Quels sont les produits que vous commercialisez avec votre marque Halgand Sports?
Je commercialise des produits de qualité, principalement en lycra et d’origine italienne. Je souhaitais vraiment faire du qualitatif à des prix abordables. Par exemple pour un cuissard, les clients payeront entre 60€ et 100€ maximum contre le double dans d’autres magasins spécialisés. Il faut savoir également que je vends en direct. Il n’ y a pas d’intermédiaire. C’est pour cela que les prix sont très abordables.

Vous ne vous appuyez pas sur un réseau de revendeurs parce que cela vous compliquerait la tâche ?
Oui, principalement à cause du stock. C’est de plus en plus dur de faire des prix de commande en magasin. On est très très prudents au niveau des stocks. De plus avec Internet les prix sont bradés au maximum et la concurrence est rude. Je suis plus pour la personnalisation en ce qui concerne le textile. Je fais quand même deux ou trois collections de temps en temps pour mon magasin et pour vendre en direct.
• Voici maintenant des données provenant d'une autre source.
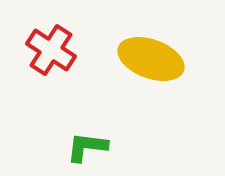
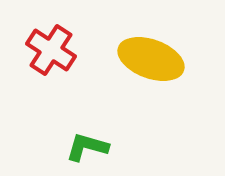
green L-shape: rotated 9 degrees clockwise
Vous n’avez jamais eu l’envie de mener votre après-carrière dans les médias ?
Je suis au contact des médias mais indirectement, grâce notamment à mon travail en collaboration avec Vélo Magazine pour les tests de vélo. En 2009, 2010 et 2011, j’ai fait le Tour de France avec le journal l’Equipe en tant que chauffeur. C’est surtout le temps qui me manque. J’ai fait trois Tours de France et ensuite j’ai arrêté. Maintenant, j’ai le magasin. Je ne peux pas me permettre de tout lâcher en plein mois de juillet.

Auriez-vous aimé bénéficier de formations durant votre carrière pour songer à votre reconversion ?
Aujourd’hui nous sommes de plus en plus prudents quant à la reconversion. Il y a beaucoup d’exemples de jeunes coureurs qui continuent leurs études tout en étant coureur professionnel. C’est vraiment très bien d’allier études et compétition, chose qui n’était pas vraiment possible au début de ma carrière. Une carrière peut être très courte. Malheureusement dans le sport que ce soit en vélo ou autre, une mauvaise chute, une blessure grave et la carrière s’arrête. De plus, les contrats sont éphémères, ils sont d’un ou deux ans maximum. Il faut toujours penser à sa reconversion.

Si vous étiez coureur aujourd’hui, vous seriez-vous senti à l’aise avec les sollicitations plus nombreuses et autres réseaux sociaux ?
Je suis une personne assez timide, réservée, ce qui m’a éloigné de la presse alors que je pense avoir été dans le Top 3 des meilleurs coureurs français en 2000, 2001, 2002 et même 2003 derrière Laurent Jalabert et Richard Virenque. Je ne me suis jamais mis en avant, et, avec le recul, j’aurais aimé me valoriser un petit peu plus et jouer un petit peu de cela.